The rules on unregulated introducers should be tightened, he added, as they are often the link between consumers and bogus investments or pension schemes.
Contractually linking introducers to authorised IFAs or pension schemes would see them required to comply with Financial Conduct Authority rules, Mr Wilson said, and stem the flow of customers to risky schemes.
"We are also pressing for the government to carry out an assessment of the impact of an outright ban on cold calling related to regulated financial products.
"Referral fees between introducers and pension schemes should also be fully disclosed or banned altogether, as they are between claims management companies and solicitors."

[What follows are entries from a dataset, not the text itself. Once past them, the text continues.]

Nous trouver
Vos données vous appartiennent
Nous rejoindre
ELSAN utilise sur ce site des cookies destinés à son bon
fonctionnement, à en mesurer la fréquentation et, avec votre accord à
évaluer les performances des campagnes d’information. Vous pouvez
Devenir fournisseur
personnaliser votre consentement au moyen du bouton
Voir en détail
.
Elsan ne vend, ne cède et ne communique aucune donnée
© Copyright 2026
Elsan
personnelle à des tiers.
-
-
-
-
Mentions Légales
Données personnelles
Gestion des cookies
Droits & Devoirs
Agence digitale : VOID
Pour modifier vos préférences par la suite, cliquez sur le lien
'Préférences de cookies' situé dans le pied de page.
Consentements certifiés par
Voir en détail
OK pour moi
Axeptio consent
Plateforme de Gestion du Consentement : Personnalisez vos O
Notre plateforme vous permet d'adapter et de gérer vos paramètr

Alan Chan, director at IFS Wealth & Pensions said providers have a "very important role to play" as part of the public’s "front line defence against scams".
He wanted providers to actively encourage people to use the FCA’s adviser directory to check if they are dealing with a legitimate firm.

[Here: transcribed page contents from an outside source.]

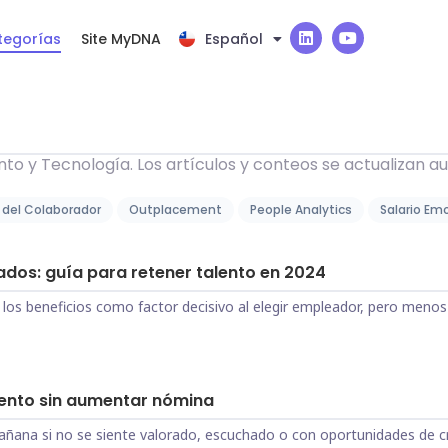
L
Y
tegorías
Site MyDNA
Español
Português
i
o
n
u
k
t
e
u
d
b
i
e
n
nto y Tecnología. Los artículos y conteos se actualizan 
 del Colaborador
Outplacement
People Analytics
Salario Em
ados: guía para retener talento en 2024
los beneficios como factor decisivo al elegir empleador, pero menos d
alento sin aumentar nómina
ñana si no se siente valorado, escuchado o con oportunidades de cre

"I think the FCA could do more to educate people about regulated advisers and create more awareness that there are ‘unregulated advisers’ too and they need to be careful when they are approached by them."
Diligent advisers will ask the right questions to identify if their client is subject to a pension scam, he said.
"These situations are rare because the nature of an adviser-client relationship is such that they would normally consult their adviser first before acting on anything they hear or read from somewhere else.
"It’s more likely that a customer who does not already use a regulated financial adviser, or, worse, cannot tell the difference between a regulated and unregulated one, is the victim of a scam."